(Beginning of Provided data)

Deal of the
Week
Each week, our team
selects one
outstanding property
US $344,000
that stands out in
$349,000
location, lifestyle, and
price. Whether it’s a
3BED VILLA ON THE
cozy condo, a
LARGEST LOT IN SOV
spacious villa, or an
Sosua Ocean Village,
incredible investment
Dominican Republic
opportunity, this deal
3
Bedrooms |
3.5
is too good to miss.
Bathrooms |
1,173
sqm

(End of Provided data)

Work item: The full set of records above must be reproduced exactly in the reply.

Task result:
Deal of the
Week
Each week, our team
selects one
outstanding property
US $344,000
that stands out in
$349,000
location, lifestyle, and
price. Whether it’s a
3BED VILLA ON THE
cozy condo, a
LARGEST LOT IN SOV
spacious villa, or an
Sosua Ocean Village,
incredible investment
Dominican Republic
opportunity, this deal
3
Bedrooms |
3.5
is too good to miss.
Bathrooms |
1,173
sqm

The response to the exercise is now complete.